WikiLeaks releases more emails from Clinton campaign chairman
WASHINGTON – WikiLeaks on Wednesday released almost 1,200 more emails that it said were hacked from the personal account of Hillary Clinton campaign chairman John Podesta, bringing the number of messages posted since Friday to more than 6,500.
The disclosures in the final month of the U.S. presidential race have outraged Democrats, who blame Russian state-sponsored hackers and WikiLeaks leader Julian Assange of working to help Republican nominee Donald Trump.
Emails released since Friday have showed Clinton allies complaining about a liberal group’s effort to draft Sen. Elizabeth Warren into the presidential race; infighting related to the Clinton Foundation; communications with the media; and excerpts of private paid speeches Clinton gave to Wall Street banks after her 2013 departure from the State Department.

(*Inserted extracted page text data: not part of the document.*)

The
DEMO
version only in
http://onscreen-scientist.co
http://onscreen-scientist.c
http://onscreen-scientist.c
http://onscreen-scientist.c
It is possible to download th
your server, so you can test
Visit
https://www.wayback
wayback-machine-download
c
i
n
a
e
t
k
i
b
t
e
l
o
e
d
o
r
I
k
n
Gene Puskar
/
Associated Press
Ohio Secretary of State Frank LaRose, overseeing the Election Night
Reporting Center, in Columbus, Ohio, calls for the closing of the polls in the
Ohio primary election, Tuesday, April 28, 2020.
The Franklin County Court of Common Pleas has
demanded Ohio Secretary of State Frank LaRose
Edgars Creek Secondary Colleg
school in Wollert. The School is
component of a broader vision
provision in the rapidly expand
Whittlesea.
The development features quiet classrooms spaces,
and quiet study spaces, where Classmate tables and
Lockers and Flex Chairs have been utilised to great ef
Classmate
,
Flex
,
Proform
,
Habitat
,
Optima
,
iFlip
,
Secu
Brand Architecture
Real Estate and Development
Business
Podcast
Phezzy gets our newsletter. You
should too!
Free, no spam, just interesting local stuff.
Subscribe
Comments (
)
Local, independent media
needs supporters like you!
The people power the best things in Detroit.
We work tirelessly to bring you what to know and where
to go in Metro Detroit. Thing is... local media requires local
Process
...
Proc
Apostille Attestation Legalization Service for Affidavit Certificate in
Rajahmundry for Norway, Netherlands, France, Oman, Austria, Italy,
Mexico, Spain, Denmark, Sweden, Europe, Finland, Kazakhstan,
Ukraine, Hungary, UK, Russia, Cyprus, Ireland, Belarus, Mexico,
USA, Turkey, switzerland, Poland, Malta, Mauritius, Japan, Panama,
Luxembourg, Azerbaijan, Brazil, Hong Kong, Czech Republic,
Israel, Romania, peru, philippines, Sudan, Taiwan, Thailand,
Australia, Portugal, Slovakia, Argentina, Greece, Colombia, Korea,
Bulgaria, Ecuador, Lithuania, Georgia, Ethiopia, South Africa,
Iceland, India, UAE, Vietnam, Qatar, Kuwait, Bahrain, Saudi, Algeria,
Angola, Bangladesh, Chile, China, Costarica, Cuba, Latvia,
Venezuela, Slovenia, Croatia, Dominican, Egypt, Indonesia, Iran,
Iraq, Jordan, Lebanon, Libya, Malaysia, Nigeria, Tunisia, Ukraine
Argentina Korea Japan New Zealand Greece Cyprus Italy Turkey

“I’m not confirming the validity of the emails,” Podesta told reporters Tuesday after WikiLeaks released its third batch of messages, saying the FBI was investigating the breach. He said there was a “reasonable belief” that Trump ally Roger Stone may have tipped off the Republican’s campaign on Assange’s behalf about the plans of WikiLeaks. Stone denied that claim to the Associated Press.
Susan McKee, a spokeswoman for the FBI, declined to comment Tuesday.
Trump has seized on the content of the hacked emails as evidence that Clinton is just another untrustworthy politician. His argument comes as he lags Clinton in polls after the release of a 2005 video Friday in which he bragged about groping women.
“These WikiLeaks emails confirm what those of us here have known all along: Hillary Clinton is the vessel of a corrupt global establishment that’s raiding our country and surrendering the sovereignty of our nation,” Trump said Tuesday at a rally in Florida.
Clinton’s campaign criticized Trump for his embrace of the leaks.
“Donald Trump has once again cheered on Russian hacking after he willfully misrepresented at the debate that hacking may not be happening,” spokesman Glen Caplin said in an email Tuesday. “If he wants to reassure American voters, he must not only acknowledge and condemn Russia’s role in this outrageous intrusion against U.S. interests, but he must finally disclose the full extent of his ties to Russia and divest any Russian-linked assets.”